Stock speed with vcore 1.30v:
Idle - 40C, Prime 95 load - 69C

Overclocked to 3.0 ghz with vcore 1.30v:
Idle - 44C, Prime 95 load - 74C

I heard that the BT isn't too great for quad cores? Would replacing the BT included fan with something like a 86.5 CFM Panaflo help with the temps.?

Sure, the quads run hotter, but it shouldn't be anywhere near 70c at stock speeds with a BT on there. I asked Serpent about the fan upgrade and he said the Panaflo you're referring to should drop temps by at least 1-2 degrees.

TIM install is crucial (IMO). I'm reseating mine this afternoon to see what happens. From reading, it appears applying the TIM and spreading it with a credit card or something similar will get a layer that still fills in all the gaps but isn't too thick either. I've got a feeling AS's instructions leave it on there a bit thick (with my Ceramique anyway).
 

Tangman85

Member
Oct 13, 2007
76
0
0
Tiny bit off-topic about flashing.
Does the double-boot have a chance of harming hardware or is it a longer boot process and that's all there is to it?
 

ucaggie

Junior Member
Sep 22, 2007
3
0
0
Oh yea, with EIST and CE1 enabled and overclocked to 3.0 ghz, core temps are 35 36 33 36 running at 333 mhz x 6. I don't know why there is such a huge difference between idle and load temps. System temp (ambient) is 23C.
 

hokiealumnus

Senior member
Sep 18, 2007
332
0
71
www.overclockers.com
Man....you're even running in a very cool room. I don't have a lot of experience in this, but it sounds an awful lot like your IHS isn't making good contact with the processor. Anyone else share this thought or am I off base?

You could always try lapping your CPU & HSF if you didn't care about warranty. I like my warranty so I'm not doing that until it runs out, but lapping can drop your temps as much as 8-10c.
 

SerpentRoyal

Banned
May 20, 2007
3,517
0
0
Originally posted by: ucaggie
I have a Big Typhoon with a Q6600 B3 on this IP35-E motherboard. I've remounted the BT at least 3 times, applied AS5 per website's instructions - using very little - and here are my core temps with EIST and C1E off:

*at idle all 4 cores' temps. are within 3C, at load all within 2C; VID=1.30v

Stock speed with vcore 1.30v:
Idle - 40C, Prime 95 load - 69C

Overclocked to 3.0 ghz with vcore 1.30v:
Idle - 44C, Prime 95 load - 74C

I heard that the BT isn't too great for quad cores? Would replacing the BT included fan with something like a 86.5 CFM Panaflo help with the temps.?

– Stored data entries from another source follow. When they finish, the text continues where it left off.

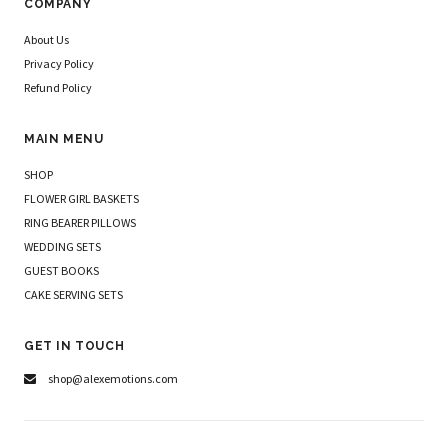
COMPANY
About Us
Privacy Policy
Refund Policy
MAIN MENU
SHOP
FLOWER GIRL BASKETS
RING BEARER PILLOWS
WEDDING SETS
GUEST BOOKS
CAKE SERVING SETS
GET IN TOUCH
shop@alexemotions.com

The medium speed 120 x 38 mm will drop temp about 2C. The big advantage of the Panaflo is higher static pressure at full speed, which will allow sufficient air flow to cool NB and MOSFET heat sinks.

B3 runs hotter than GO by about 10C under full load. You may also want to check the flatness of the CPU heat spreader and BT's copper base. Put a straight edge against the surface. There should be no gap. Also put the MB on a firm surface and apply a downward force of 30 to 40 lbs to the base of the BT. This will squish the thick AS5 for better heat transfer. Note that you will need to use more paste if you don't have a flat surface to "bridge" the air gaps.

I tested the BT with med speed Panaflo vs the TR Ultra 120 Extreme. The Ultra is 3C cooler with my E4300 @ 3.47GHz.